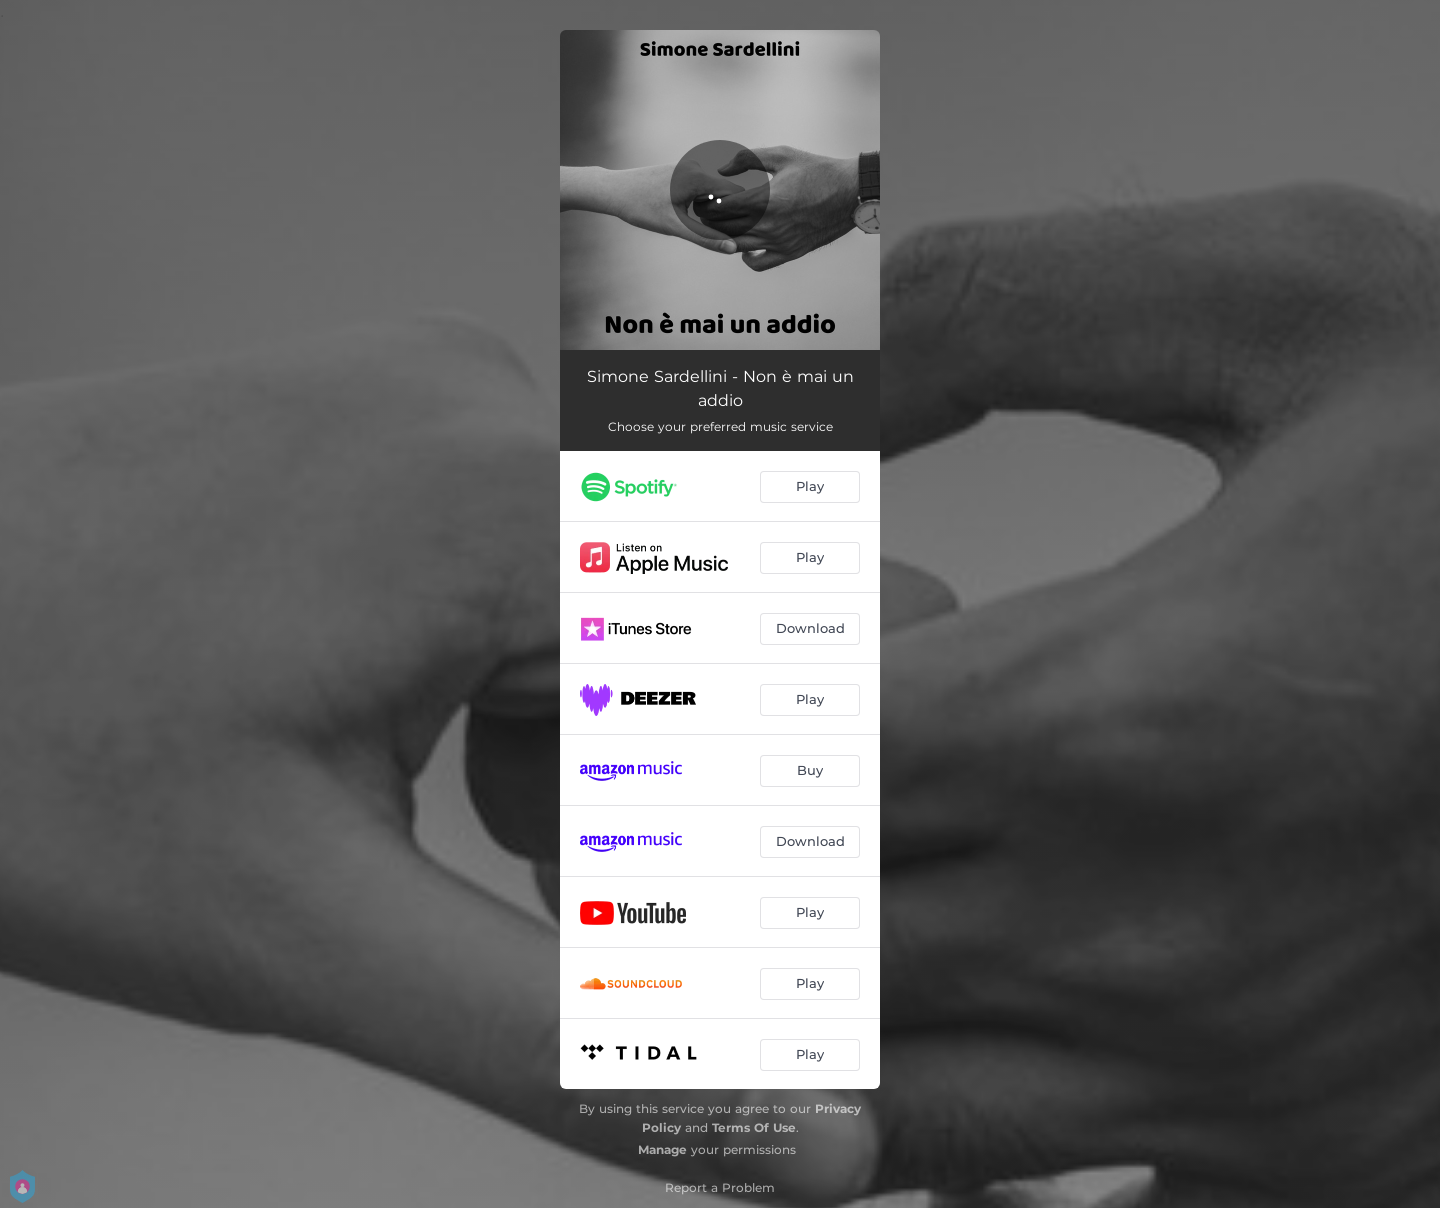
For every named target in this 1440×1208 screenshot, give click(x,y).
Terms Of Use (754, 1127)
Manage (662, 1149)
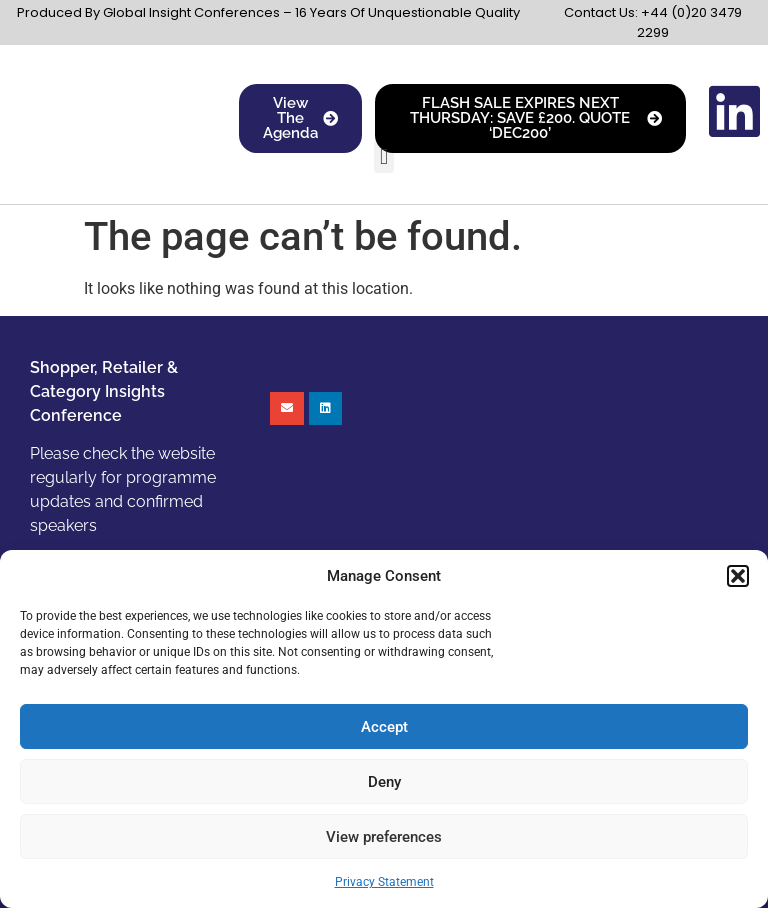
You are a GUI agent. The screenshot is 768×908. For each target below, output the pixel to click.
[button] (738, 576)
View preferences (384, 837)
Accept (384, 727)
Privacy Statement (384, 882)
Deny (384, 782)
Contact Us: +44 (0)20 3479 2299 (653, 22)
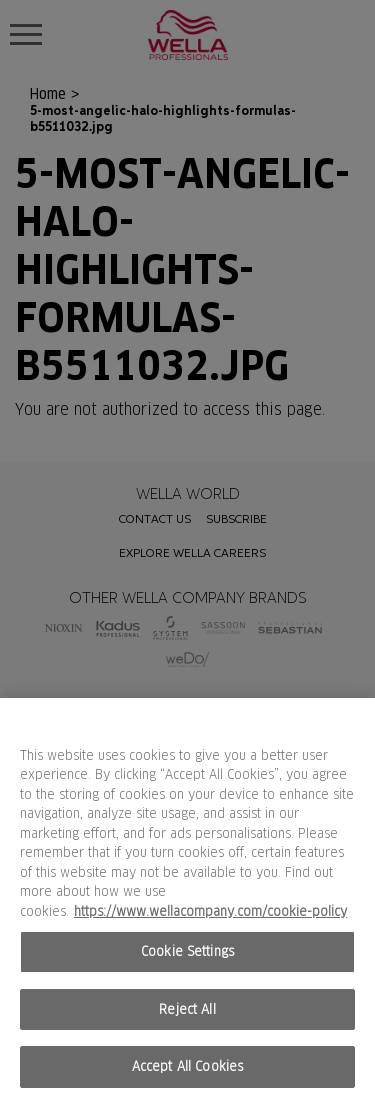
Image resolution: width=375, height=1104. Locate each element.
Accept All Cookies (187, 1066)
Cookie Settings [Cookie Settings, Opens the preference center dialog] (187, 951)
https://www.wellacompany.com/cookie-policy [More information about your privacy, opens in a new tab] (210, 911)
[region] (187, 901)
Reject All (187, 1009)
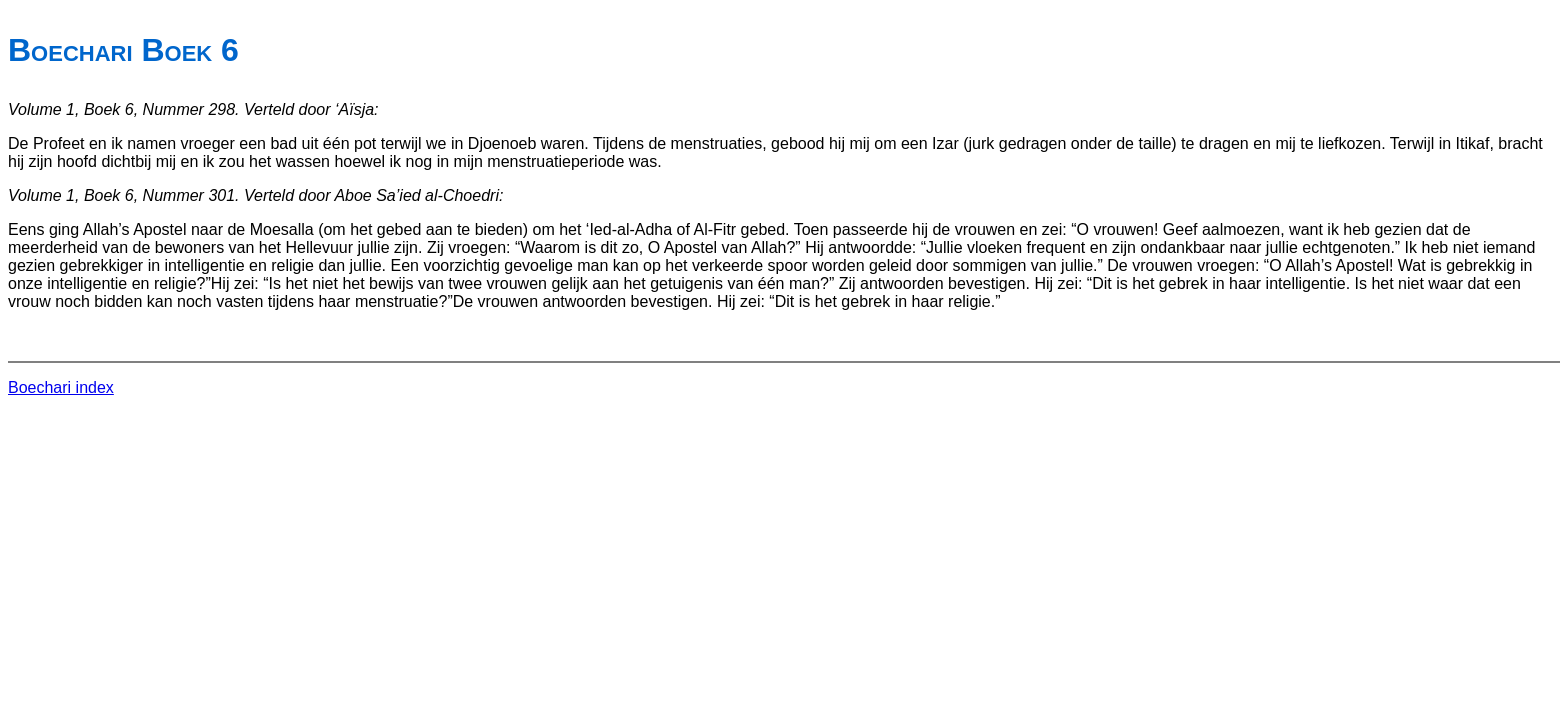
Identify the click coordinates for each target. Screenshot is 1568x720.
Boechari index (61, 387)
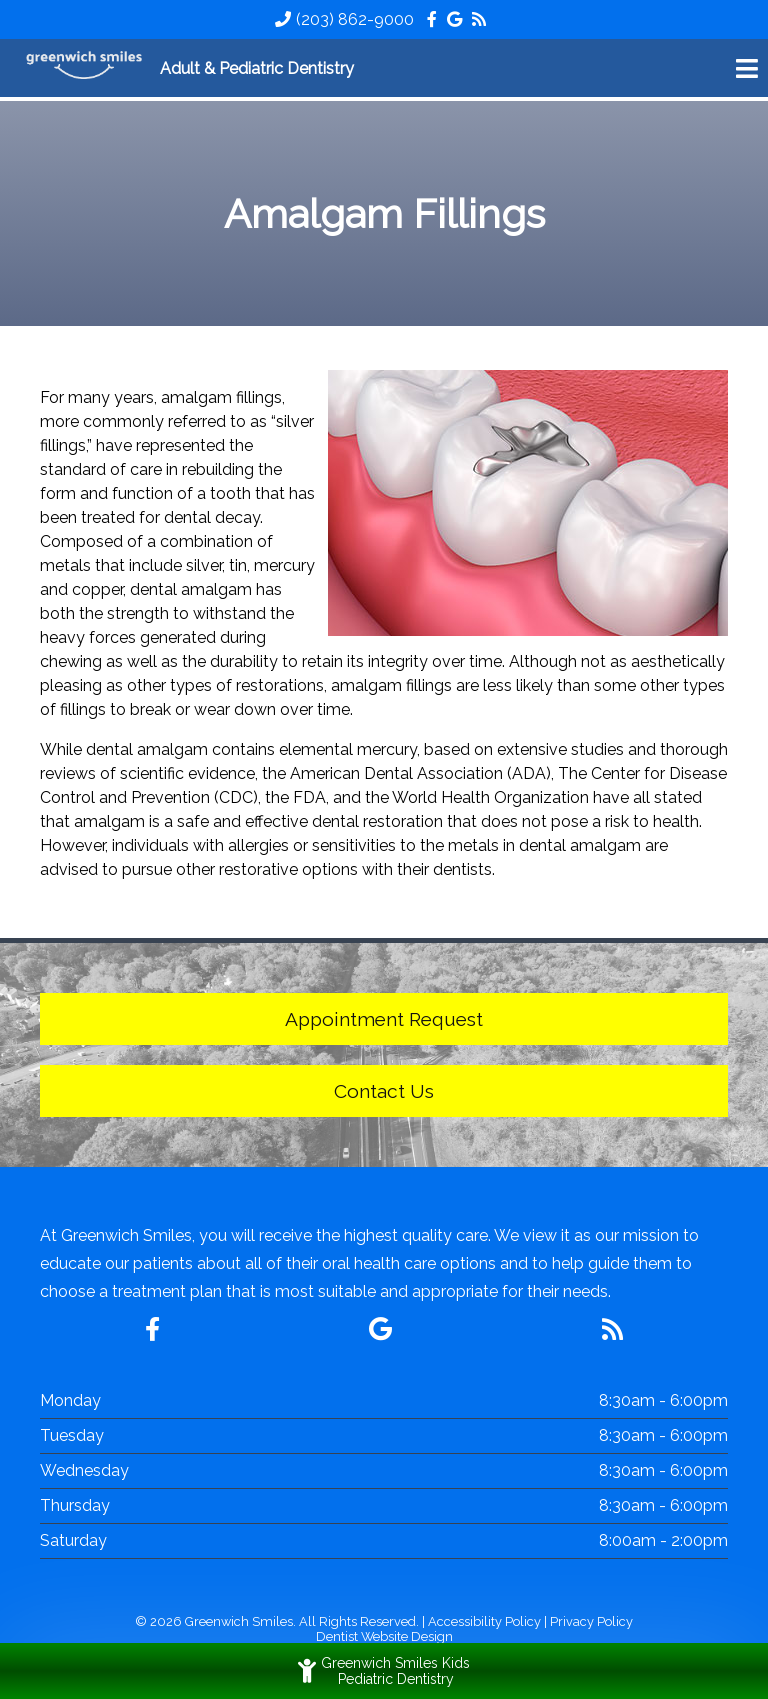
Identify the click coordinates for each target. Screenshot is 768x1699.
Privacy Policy (591, 1621)
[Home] (85, 68)
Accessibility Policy (484, 1621)
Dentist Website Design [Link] (384, 1636)
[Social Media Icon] (434, 19)
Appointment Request (384, 1019)
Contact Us (384, 1091)
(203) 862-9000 (355, 19)
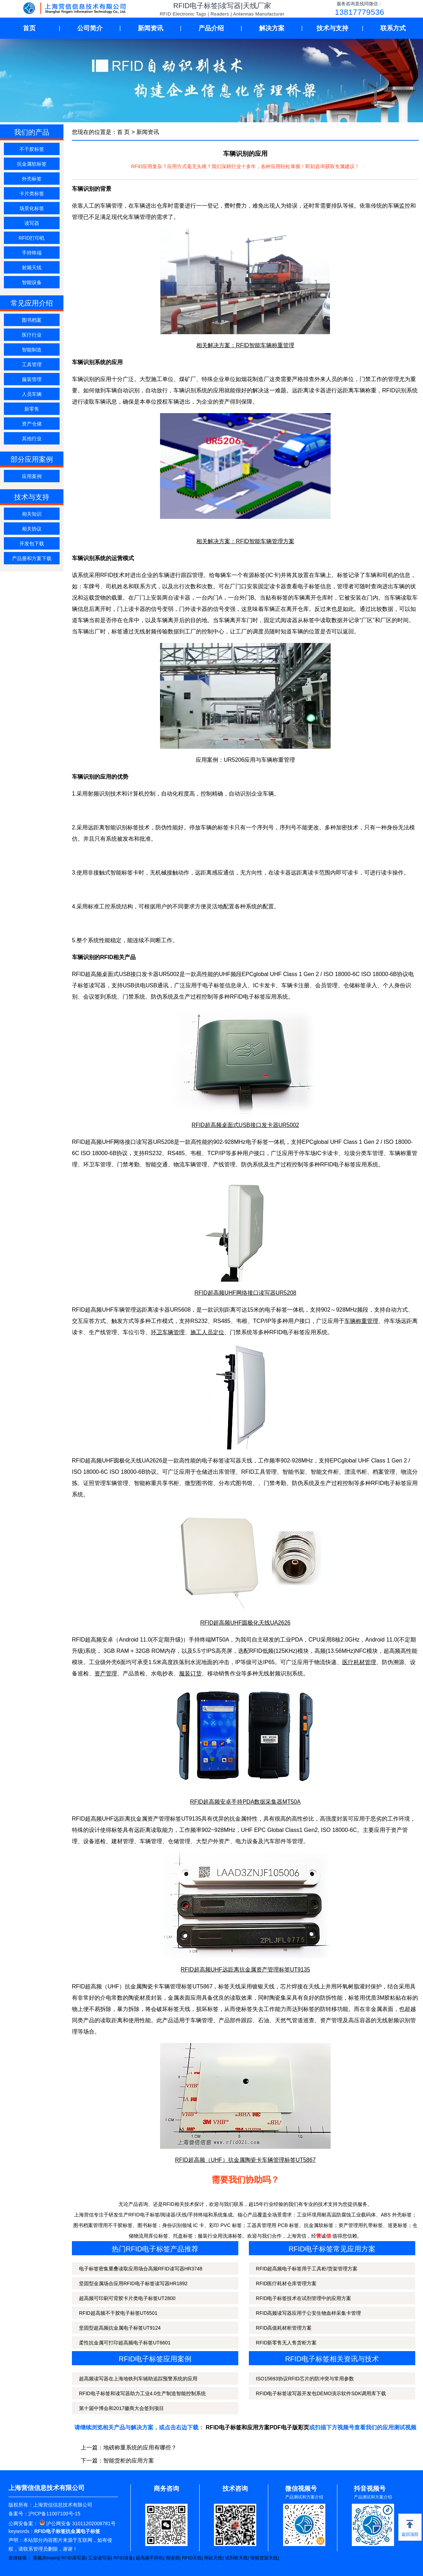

────────────────────────────────────────

The whole listing should be transcribed exactly, though its pictures must be left out.

For every named target in this 1440×1208 screenshot, give click(x,y).
Terms Of Use (754, 1127)
Manage (662, 1149)
You are a GUI agent. The screenshot is 768×908. For each target below, output the pixel to click.
[button] (738, 576)
View preferences (384, 837)
Accept (384, 727)
Privacy Statement (384, 882)
Deny (384, 782)
Contact Us: +44 (0)20 3479 2299 (653, 22)
Image resolution: width=375, height=1104. Locate each element.
Accept All Cookies (187, 1066)
Cookie Settings [Cookie Settings, Opens the preference center dialog] (187, 951)
https://www.wellacompany.com/cookie-policy [More information about your privacy, opens in a new tab] (210, 911)
[region] (187, 901)
Reject All (187, 1009)
Identify the click coordinates for each target. Screenshot is 1568x720.
Boechari index (61, 387)
Identify the click coordinates for each target. Screenshot is 768x1699.
Privacy Policy (591, 1621)
[Home] (85, 68)
Accessibility Policy (484, 1621)
Dentist Website Design [Link] (384, 1636)
[Social Media Icon] (434, 19)
Appointment Request (384, 1019)
Contact Us (384, 1091)
(203) 862-9000 (355, 19)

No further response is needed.